GOAL OF THE EXERCISE - In the listing below, the lines starting with the line with "I have disclosed if" and going on through the line with "my personal data" are to be reproduced exactly, and only those.

EXTRACTED DATA -
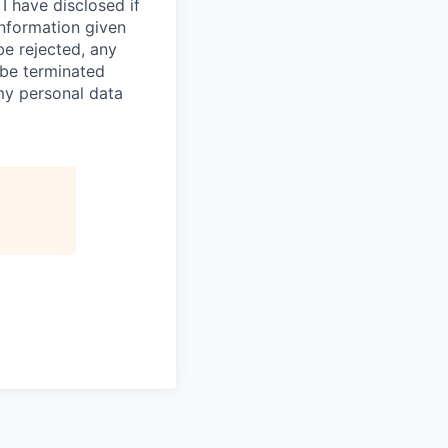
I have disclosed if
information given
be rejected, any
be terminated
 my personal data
==
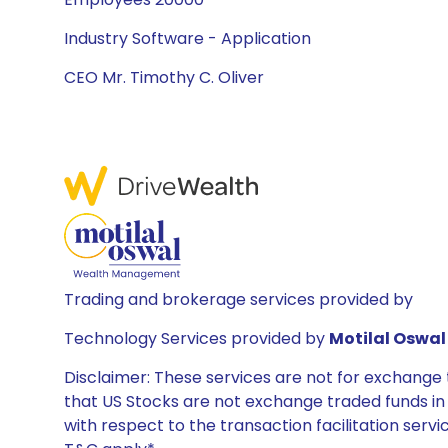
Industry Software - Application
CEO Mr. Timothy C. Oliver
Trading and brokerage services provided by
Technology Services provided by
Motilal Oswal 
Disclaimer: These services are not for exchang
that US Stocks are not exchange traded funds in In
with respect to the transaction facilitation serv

RESULT FOR THIS EXERCISE -
I have disclosed if
information given
be rejected, any
be terminated
 my personal data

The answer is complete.